The other interesting fact is when you try and unpick how the 'annointed' know they are in this class - it was only  ever explained as 'they have a feeling' - if anyone partakes when they are regarded as not of this class they are indeed taken aside and firm words (they would say testing out this concept) had with elders who then discuss the validity of whether the person may or may not be 'anointed' - its usually considered to be only very elderly persons who can legitimately claim this. However an interesting aside is that a few years ago the number of supposed 'anointed ones' went up!

The 'great crowd' are fully aware of their earthly hope and encouraged to believe this is where they are mean't to be. To question this in any form ( even as a child I somehow knew I was meant to live eternally with Jesus but couldn't voice this). Questioning anything draws firm interrogation and risks public reproof or being labelled 
apostate.'


Several valuable lessons may be drawn from these comments:

Firstly, how terrible that Jehovah's Witnesses do not have, nor do they expect to have, any kind of personal relationship with God. I have pointed out many times that, where Jehovah's Witnesses use words from the Lord's prayer, 'hallowed be your name,' to underline the idea of exalting them name - Jesus taught his disciples to pray, 'Our Father...'  Where Jehovah's Witnesses are taught to be glad to know God at a distance, Jesus promised:

'If anyone loves me he will obey my teaching. My Father will love him, and we will come to him and make our home with him.' (John 14:23)

The New Testament is shot through with invitation to a relationship with God. When we witness to Witnesses we are not simply entering into finer points of doctrinal arguments, we are inviting them to enter this relationship.

Secondly, one of the marks of a cult is private interpretation, understandings peculiar to the group or individual, which God has expressly forbidden (2 Peter 1:20). Cult members are bombarded with messages insisting they should simply 'know' in their hearts, and failure to 'know' is a failure of faith. I wonder what the Watchtower Society would make of this person's 'knowing' that she certainly is meant to have a personal relationship with Jesus? How would they test that claim? The Bible? The Bible would be on her side.

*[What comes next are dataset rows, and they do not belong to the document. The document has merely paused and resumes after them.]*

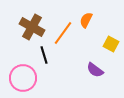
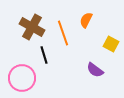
orange line: rotated 55 degrees counterclockwise
pink circle: moved 1 px left
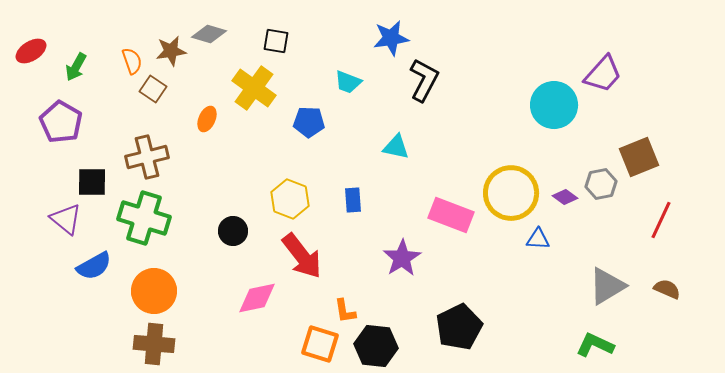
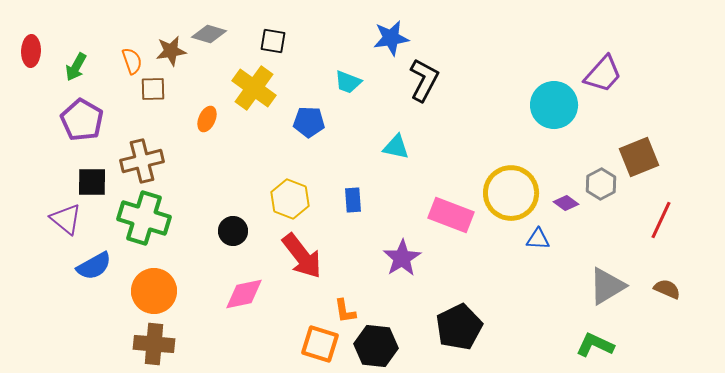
black square at (276, 41): moved 3 px left
red ellipse at (31, 51): rotated 56 degrees counterclockwise
brown square at (153, 89): rotated 36 degrees counterclockwise
purple pentagon at (61, 122): moved 21 px right, 2 px up
brown cross at (147, 157): moved 5 px left, 4 px down
gray hexagon at (601, 184): rotated 16 degrees counterclockwise
purple diamond at (565, 197): moved 1 px right, 6 px down
pink diamond at (257, 298): moved 13 px left, 4 px up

It can be, often is, a stressful experience trying to figure out where you fit into the scheme of a cult. Are you being faithful enough in enough things? Outward things, such as 'promotion' to places of authority are usually the only measure of your own progress and so the cult typically falls back on routine and administration to measure 'success.' Instructions come from above, you follow them unquestioningly, and hope it is enough.

Finally, consider for a moment, Thomas, 'Doubting Thomas.' Here is a man who famously doubted the resurrection saying, 'Unless I see the nail marks in his hands and put my finger where the nails were, and put my hand into his side, I will not believe.' (John 20:25)

Yet when Jesus set his face to go to the tomb of Lazarus, and the other disciples warned him of the danger of going so near Jerusalem, it was this same Thomas who said, 'Let us also go, that we may die with him.' (John 11:16) Thomas did not lack conviction, he simply had questions. In such circumstances, wouldn't we all?

Yet we know that, for a Jehovah's Witness, 'Questioning anything draws firm interrogation and risks public reproof, or being labelled 
apostate.'

It is freedom from such chains, and an eternal peace with God (Romans 5:1) that this ministry strives to bring.